Tiny homes are on the rise as an environmentally conscious population’s response to diminishing resources and blatant consumerism.
People want to live simple, frugal lives with less Stuff.They want lower building and energy bills and a smaller carbon footprint. Some want to build a tiny home themselves and practice self-reliance, and some include the challenge of living with all they need in a small space.
The appeal of tiny house living
What is so appealing about a tiny home? What’s with the popularity of living spaces that seem abnormally small, cramped and uncomfortable?
Some tiny homes are built on trailer frames so they can be moved for traveling. Was the metal travel trailer the first tiny home? Pretty much! Today’s tiny homes are built with regular building materials and look similar to a traditional home. They are even more eco-friendly if built with recycled materials.
Portable tiny homes can be off-grid with solar panels, wind turbines, water catchment and/or composting toilets. You can tow one to a secluded spot and live in peace and quiet without sacrificing convenience. You can also go to an RV park and hook up to utilities, if that suits you.
My tiny house
My first house was an 8’x22’ travel trailer with an 18’x22’ living room added on to the south side. It had been a summer camp for a retired couple, who spent their winters in Florida.
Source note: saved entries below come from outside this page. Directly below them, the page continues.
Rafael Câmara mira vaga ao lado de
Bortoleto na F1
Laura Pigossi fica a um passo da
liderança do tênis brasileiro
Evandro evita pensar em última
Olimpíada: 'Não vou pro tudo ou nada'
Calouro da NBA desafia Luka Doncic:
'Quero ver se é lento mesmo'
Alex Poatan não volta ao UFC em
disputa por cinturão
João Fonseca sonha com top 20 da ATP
They sold the camp when the back-and-forth trips began to wear on them.
A kitchen spanned one end of the trailer and held a tiny stove, fridge, sink and dish drainer. The adjacent bathroom had only a shower and toilet. A dining table with built-in seating converted to a bed, and across from it, a bench with storage beneath it doubled as a bed. There was an actual bedroom in the far end. It had two built-in twin beds, but I flopped my box spring and mattress across them. My bed filled the room.
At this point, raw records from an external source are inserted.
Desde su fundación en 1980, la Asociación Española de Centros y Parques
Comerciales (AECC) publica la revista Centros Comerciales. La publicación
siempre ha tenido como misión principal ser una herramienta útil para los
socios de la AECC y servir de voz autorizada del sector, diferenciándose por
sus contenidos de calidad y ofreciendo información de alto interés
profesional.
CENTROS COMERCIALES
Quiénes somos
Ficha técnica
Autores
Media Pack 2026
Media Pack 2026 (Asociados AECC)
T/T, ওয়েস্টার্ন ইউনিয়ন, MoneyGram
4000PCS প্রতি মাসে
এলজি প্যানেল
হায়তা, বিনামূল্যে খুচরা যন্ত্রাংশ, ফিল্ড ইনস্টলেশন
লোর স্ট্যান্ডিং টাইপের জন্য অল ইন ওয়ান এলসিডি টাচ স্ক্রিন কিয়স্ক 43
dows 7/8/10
Living room furniture went in the addition. I didn’t spend much time in there, except to curl up by the wood stove in winter. I am not a living room type person. I spend most of my time at the kitchen table when I’m inside.
I could have lived in the trailer itself, which was 176 square feet. The addition was 396 square feet, bringing the total living area to 572 square feet. This was more than enough room for just me.
Smaller spaces post-kids
More recently, I discovered half a duplex a friend owns. It is 665 square feet with a full bath, bedroom with an ample closet and a full yet compact kitchen, which is open to the living room. As a buffer and for more space, between the two units there is a storage room with shelves and a washer and dryer. This might bring the total area to maybe 750 square feet.
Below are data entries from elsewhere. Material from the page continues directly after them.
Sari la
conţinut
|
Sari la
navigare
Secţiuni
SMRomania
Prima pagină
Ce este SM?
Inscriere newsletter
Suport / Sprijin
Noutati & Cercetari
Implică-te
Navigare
The first time I walked into this unit, I knew I could live here once my kids were grown up. It was more than enough room for just me. The key to its functionality and aesthetics is proper scale of furniture and appliances. You do not feel overwhelmed or cramped, because there is plenty of room for living and moving around.
My friends and their tiny house living
My friend, Bill, built a portable tiny home, bought a pick-up truck to tow it, rented out his house and spent the winter in the Arizona desert. He is free to move north as the weather warms. He has a small solar panel for electricity, hauls water and cooks outside, even though the house has a kitchen.
My friend, Drew, is building a tiny home on his land to simplify his life and live lightly on the earth. He also wants to spend quality time with his family, instead of working all the time to pay off a big mortgage. They have a big garden to round out their frugal, self-sufficient lifestyle.
Preparing for tiny house living
Getting rid of Stuff is the first and most important thing to do before living in a tiny home. This is essential! Simplicity is the basis of this lifestyle. There are so many things we have that we never use. Why have them? Get rid of them! If you need an item later, you can borrow it.
Create simple storage for the few belongings you have left. Built-in furniture with storage below is a good option. Think of surfaces where you wouldn’t normally store things, too, like the ceiling. Some items can hang and be out of the way yet handy. Small-scale furniture and appliances give a sense of roominess without sacrifice.
Where to start looking for a tiny house
You can build new, buy used or purchase a kit. Tiny House Listings and craigslist are good places to shop. If you are building, investigate Michael Janzen’s Tiny House Design and Jay Shafer’s Tumbleweed Houses for inspiration and information. My friend, Derek, aka The Natural Papa, has six years of tiny house living behind him, and he offers up a wonderful list of resources.
Could you live in a tiny house?
This lifestyle is not for everyone! If you are so inclined to try it, figure out your needs for sleeping, cleaning, eating, living and storage, and find what works. There are as many ways to live tiny as there are eco-conscious people, so do what’s right for your particular needs. Sleep well in your tiny house knowing your carbon footprint is pretty small!